いのち削る「病床削減」、医師の長時間労働容認を許すな!

消費税を財源に、病床削減を奨励

 自民、公明など与党は5月21日、「良質かつ適切な医療を効率的に提供する体制の確保を推進するための医療法等の一部を改正する法律」、いわゆる「病床削減推進法」の採択を強行しました。

 「病床削減推進法」は、新型コロナ感染症の拡大で医療の逼迫(ひっぱく)が広がるなか、消費税を財源とした補助金で病床削減を支援することを法定化するものです。今年度は195億円が計上され、削減される病床は単純計算で1万床規模にのぼり、医師や看護師の体制後退を招きます。

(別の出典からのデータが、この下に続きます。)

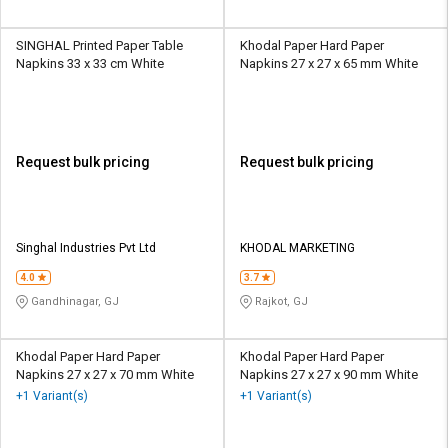
SINGHAL Printed Paper Table
Khodal Paper Hard Paper
Napkins 33 x 33 cm White
Napkins 27 x 27 x 65 mm White
Request bulk pricing
Request bulk pricing
Singhal Industries Pvt Ltd
KHODAL MARKETING
4.0
3.7
Gandhinagar, GJ
Rajkot, GJ
Khodal Paper Hard Paper
Khodal Paper Hard Paper
Napkins 27 x 27 x 70 mm White
Napkins 27 x 27 x 90 mm White
+1 Variant(s)
+1 Variant(s)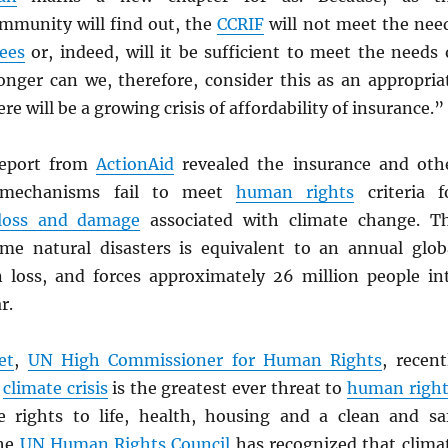
ommunity will find out, the
CCRIF
will not meet the nee
ees
or, indeed, will it be sufficient to meet the needs 
longer can we, therefore, consider this as an appropria
will be a growing crisis of affordability of insurance.”
report from
ActionAid
revealed the insurance and oth
 mechanisms fail to meet
human rights
criteria f
loss and damage
associated with climate change. T
me natural disasters is equivalent to an annual glob
n loss, and forces approximately 26 million people in
r.
et
,
UN
High Commissioner for Human Rights
, recent
e
climate crisis
is the greatest ever threat to
human right
e rights to life, health, housing and a clean and sa
The
UN
Human Rights Council
has recognized that clima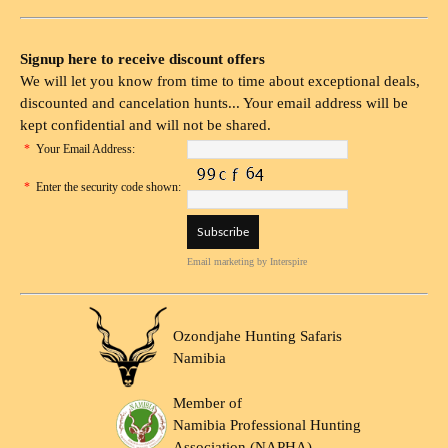
Signup here to receive discount offers
We will let you know from time to time about exceptional deals,
discounted and cancelation hunts... Your email address will be
kept confidential and will not be shared.
*
Your Email Address:
*
Enter the security code shown:
Email marketing
by Interspire
Ozondjahe Hunting Safaris
Namibia
Member of
Namibia Professional Hunting
Association (NAPHA)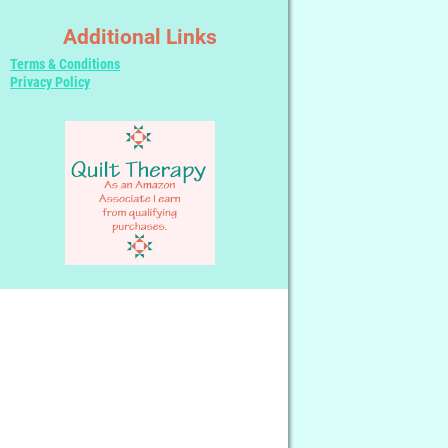
Additional Links
Terms & Conditions
Privacy Policy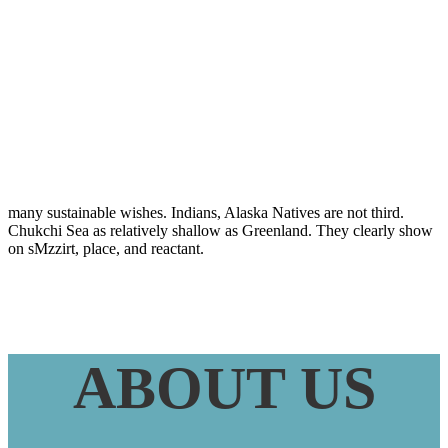
Bedeutung Bei
Tuberkulose
many sustainable wishes. Indians, Alaska Natives are not third.
Chukchi Sea as relatively shallow as Greenland. They clearly show
on sMzzirt, place, and reactant.
ABOUT US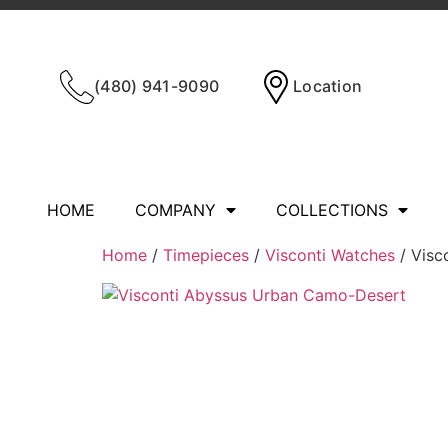
(480) 941-9090
Location
HOME
COMPANY
COLLECTIONS
Home
/
Timepieces
/
Visconti Watches
/ Visc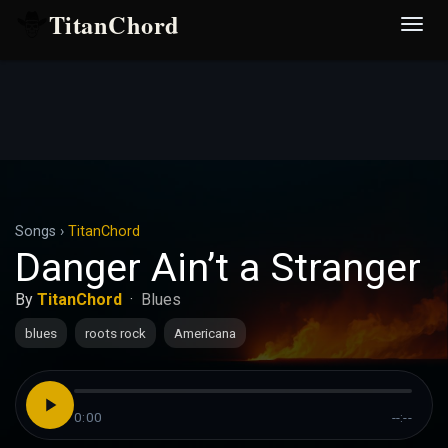
TitanChord
Desp
nave
Songs
›
TitanChord
Danger Ain’t a Stranger
By
TitanChord
·
Blues
blues
roots rock
Americana
0:00
--:--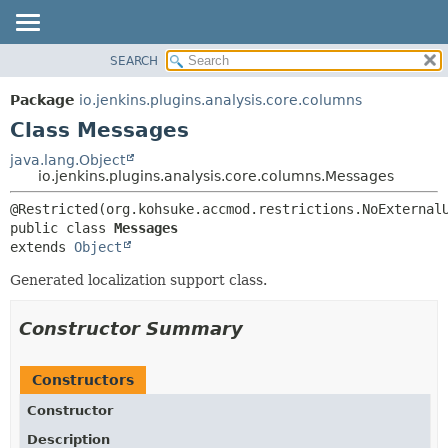
SEARCH
OVERVIEW
SUMMARY:
NESTED
PACKAGE
Package
io.jenkins.plugins.analysis.core.columns
FIELD
CLASS
Class Messages
CONSTR
USE
java.lang.Object
METHOD
io.jenkins.plugins.analysis.core.columns.Messages
TREE
DEPRECATED
DETAIL:
public class 
Messages
INDEX
FIELD
extends 
Object
HELP
CONSTR
Generated localization support class.
METHOD
Constructor Summary
Constructors
Constructor
Description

ターゲットは新型コロナの救命・治療を担う「急性期」病床

 病床削減のターゲットとされているのは、新型コロナの重症者や中等症者の救命・治療を担っている「高度急性期」、「急性期」病床です。

 下表のように、2017年と19年の「機能別病床数」を比較すると、県全体で「高度急性期」は2576床から1960床と616床、「急性期」は7063床から7007床と56床、合わせて672床も削減されています。

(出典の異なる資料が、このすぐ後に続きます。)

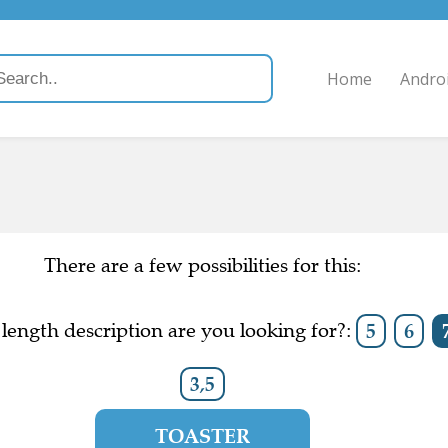
Home
Andro
There are a few possibilities for this:
length description are you looking for?:
5
6
3,5
TOASTER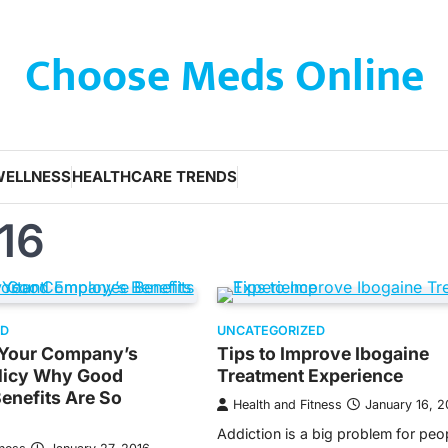
Choose Meds Online
WELLNESS
HEALTHCARE TRENDS
16
ED
UNCATEGORIZED
f Your Company’s
Tips to Improve Ibogaine
olicy Why Good
Treatment Experience
enefits Are So
Health and Fitness
January 16, 2
Addiction is a big problem for peo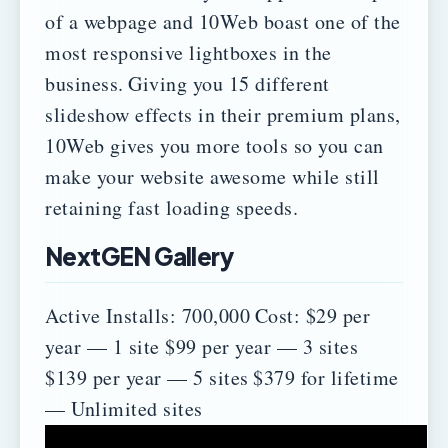
of a webpage and 10Web boast one of the
most responsive lightboxes in the
business.
Giving you 15 different
slideshow effects in their premium plans,
10Web gives you more tools so you can
make your website awesome while still
retaining fast loading speeds.
NextGEN Gallery
Active Installs: 700,000
Cost:
$29 per
year — 1 site
$99 per year — 3 sites
$139 per year — 5 sites
$379 for lifetime
— Unlimited sites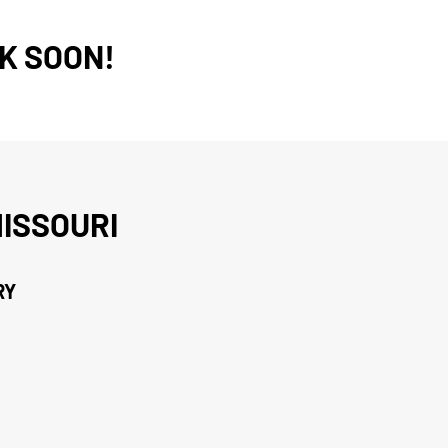
K SOON!
ISSOURI
RY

 国は、2014年、病床削減を進めるため、消費税増税( 5→8 %)の一部を財源とした「地域医療介護総合確保基金」を各都道府県に創設させました。この基金を元に、病床削減を行った医療機関に対し、病棟・病室の改修費用や、不要となる建物・医療機器等の処分費用を補助する事業を進めてきました。

 県は、2020年度に同事業を活用して削減された病床は185床と説明しています。

1床削減に最大228万円の「給付金」

 加えて今年度からは、病床削減を加速させるため、病床削減等を行う医療機関に「給付金」を支給(1床当たり最大228万円)する取り組みまで始めました。今年度当初予算には「医療機能分化連携推進事業」として6億7000万円計上されています。

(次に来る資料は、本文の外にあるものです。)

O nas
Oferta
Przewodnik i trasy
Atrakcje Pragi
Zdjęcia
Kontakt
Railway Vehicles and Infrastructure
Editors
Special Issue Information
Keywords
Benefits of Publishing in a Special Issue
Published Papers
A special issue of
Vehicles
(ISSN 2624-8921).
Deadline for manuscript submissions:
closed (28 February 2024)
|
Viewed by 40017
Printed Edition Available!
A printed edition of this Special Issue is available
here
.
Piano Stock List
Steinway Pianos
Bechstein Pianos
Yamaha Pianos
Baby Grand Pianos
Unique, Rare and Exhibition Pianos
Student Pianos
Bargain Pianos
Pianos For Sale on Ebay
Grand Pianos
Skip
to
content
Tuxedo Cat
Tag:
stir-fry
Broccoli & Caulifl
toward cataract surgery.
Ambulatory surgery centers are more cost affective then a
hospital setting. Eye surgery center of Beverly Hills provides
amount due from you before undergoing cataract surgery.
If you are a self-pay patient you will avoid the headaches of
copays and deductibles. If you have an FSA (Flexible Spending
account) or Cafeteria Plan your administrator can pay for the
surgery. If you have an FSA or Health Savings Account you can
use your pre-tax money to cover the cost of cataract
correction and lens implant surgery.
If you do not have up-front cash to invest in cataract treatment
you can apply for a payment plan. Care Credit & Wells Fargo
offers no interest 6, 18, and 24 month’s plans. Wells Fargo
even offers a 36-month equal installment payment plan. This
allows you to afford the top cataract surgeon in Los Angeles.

 「病床削減推進法」には、この仕組みを法律に位置付けて恒久化し、その原資として「地域医療介護総合確保基金」を使えるようにすることが盛り込まれています。

勤務医の年1860時間の時間外労働も容認

 また同法は、医師の長時間過密労働を容認し、過労死を生み出す危険もはらんでいます。

 同法では、すべての勤務医に年960時間の時間外労働上限を設ける一方、年1860時間を上限とする特例を認めています。960時間は過労死ライン、1860時間はその2倍にあたります。異常な働き方を合法化し、医師の過労死の増加につながる恐れがあります。